Rider Pai lamenta el panorama que le toca asumir a su pueblo indígena, un contexto en el que los actores armados buscan involucrarlos. “Hoy, a nosotros como población civil, nos ponen en la mitad del accionar de los actores armados que están en la región. Si un indígena sale, por ejemplo, del Resguardo Gran Rosario al Resguardo Hojal La Turbia, lo ven como objetivo militar”. El vocero del Tejido Defensa de la Vida y los Derechos Humanos de la ACIN concuerda con Pai, asegurando que en el norte del Cauca hay una lógica del ‘enemigo interno’ que afecta a toda la comunidad indígena; los grupos armados involucran a la comunidad en su disputa y frecuentemente acusan a la comunidad de ser colaboradora de sus enemigos.
“En el 2019 fue mucho mayor la capacidad de desarmonía en el territorio que producían estos actores armados, casi la mitad de las víctimas eran comuneros indígenas (...). Más o menos la lógica con la que venían estos actores armados era decir ‘se unen con nosotros o hay que eliminarlos’. Eso se ha mantenido hasta ahora”, cuenta el defensor de derechos del norte del Cauca.

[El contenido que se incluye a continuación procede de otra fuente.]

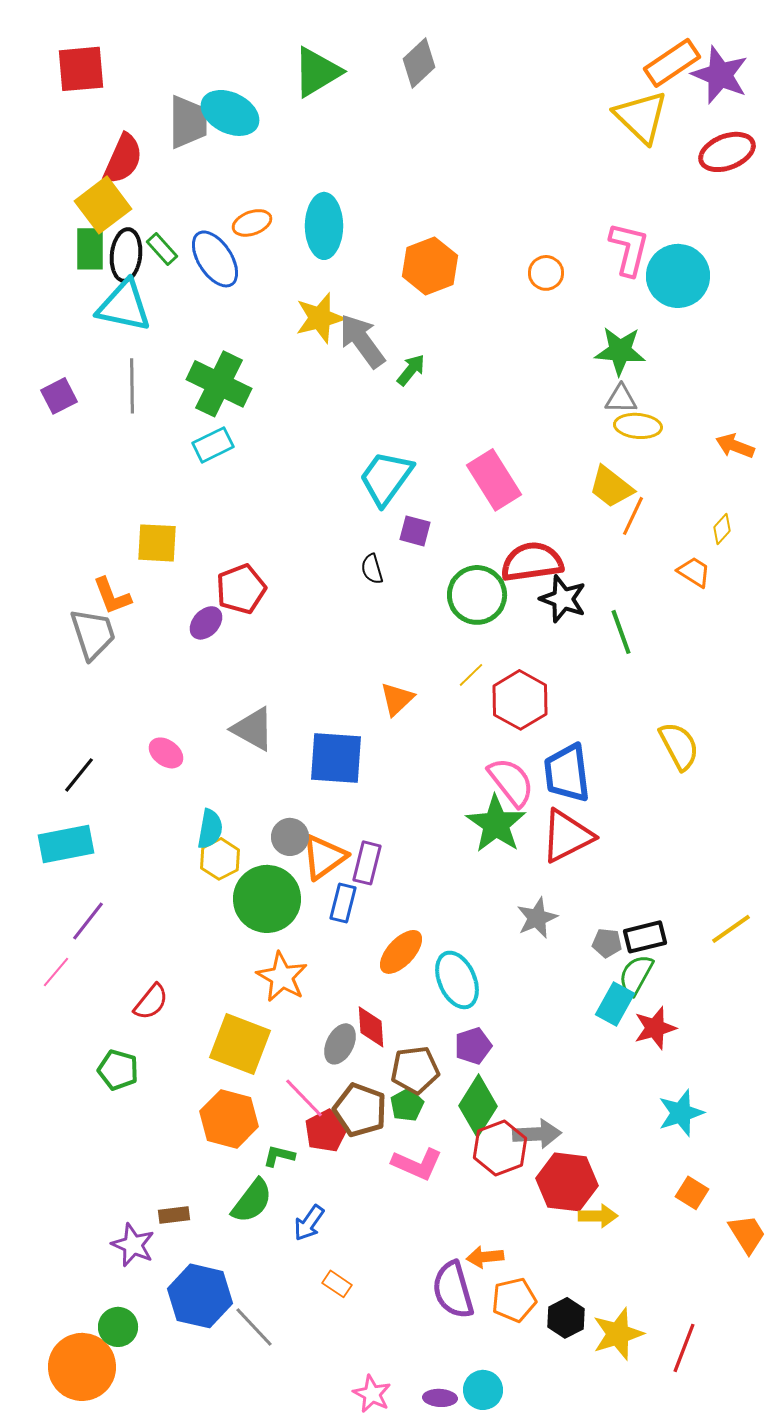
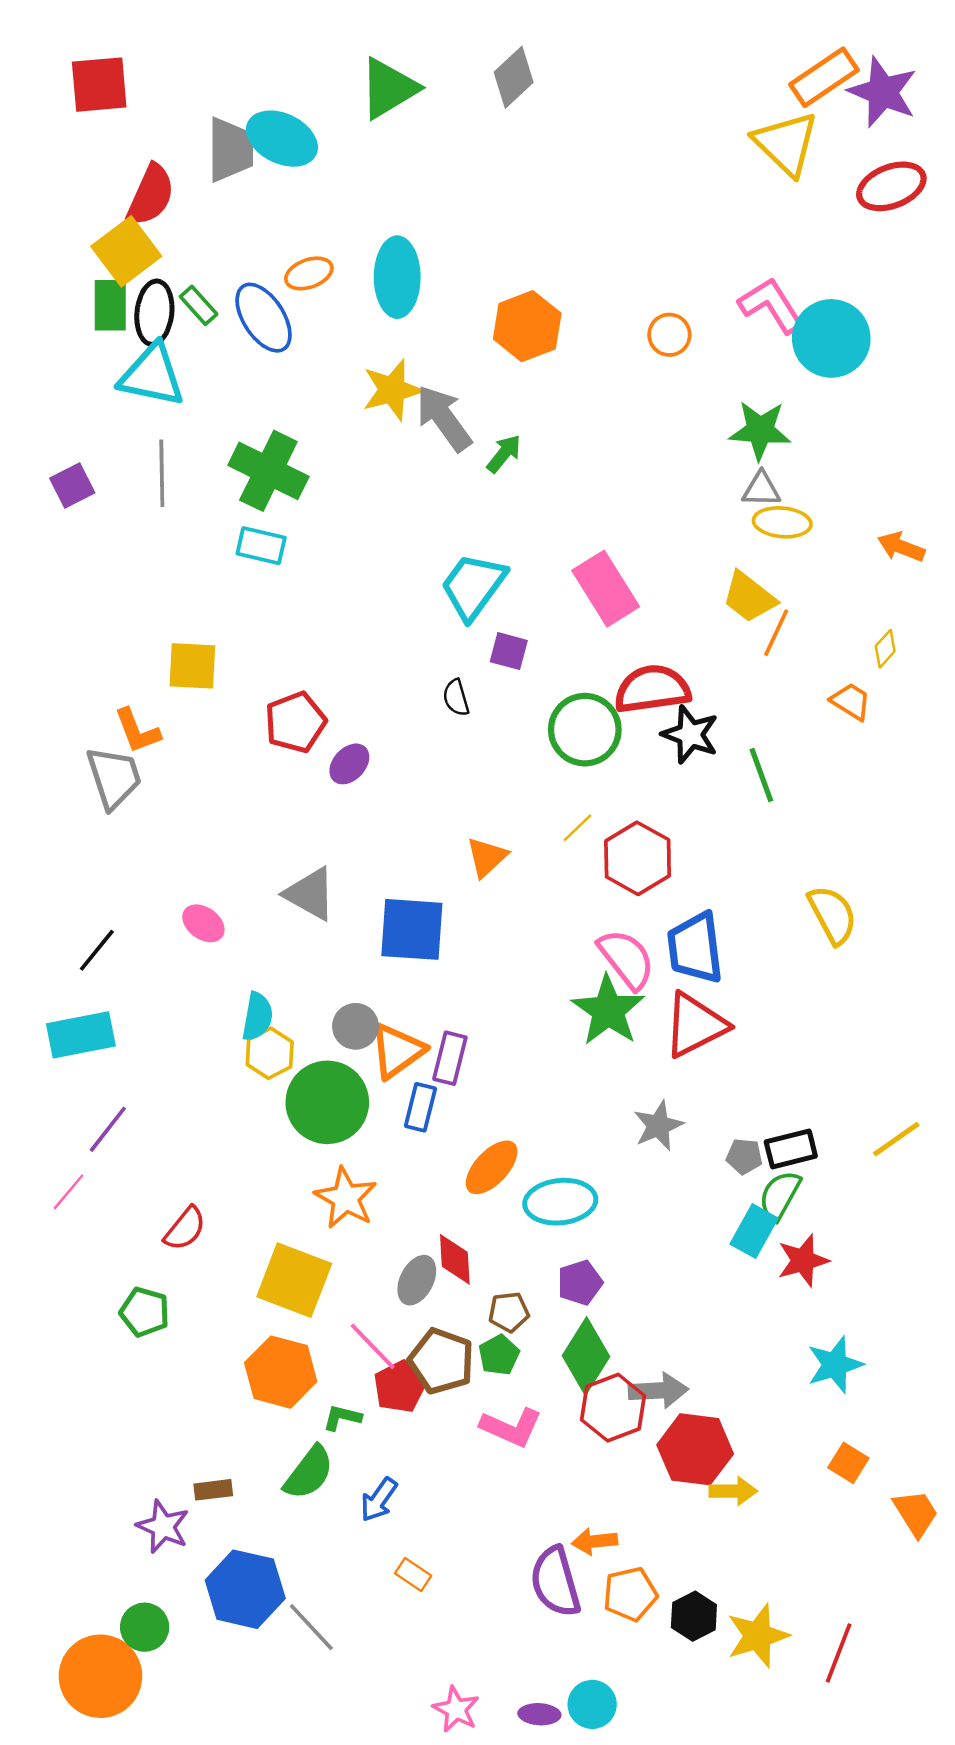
pink L-shape: (629, 249) -> (771, 305), turned -46
cyan rectangle: (213, 445) -> (261, 546), turned 39
purple ellipse: (206, 623) -> (349, 764), moved
cyan ellipse: (457, 980) -> (560, 1202), turned -72
brown pentagon: (415, 1070) -> (509, 1312), size x0.7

Con el incremento de la violencia a finales del año 2017 en el norte del Cauca, desde el 2018 se volvió a fortalecer el ejercicio de control territorial y la Guardia Indígena empezó a dar resultados contundentes, capturando miembros de los grupos armados ilegales y llevándolos ante la justicia indígena y la justicia ordinaria, destruyendo armas y municiones, reteniendo vehículos y otras acciones para impedir su presencia en el territorio.
Como explica Lejandrina Pastor de la ONIC : “para los pueblos indígenas el territorio es como si fuera una persona, es defender la vida porque tiene una connotación que se mete con el cuerpo, cuando se meten con el territorio vulneran los derechos de cualquier persona, sean colectivos e individuales”.
Estas acciones de control territorial los convirtió rápidamente en un blanco de violencia que, por su misma naturaleza, los ha dejado expuestos. La masacre ocurrida cerca al Resguardo de Tacueyó, en el municipio de Toribío, en la que murió la gobernadora Cristina Bautista y cuatro guardias más, evidencia una elevada capacidad armamentística y fuerte despliegue operativo de los grupos armados en el territorio para acabar con el proceso organizativo de control territorial del norte del Cauca.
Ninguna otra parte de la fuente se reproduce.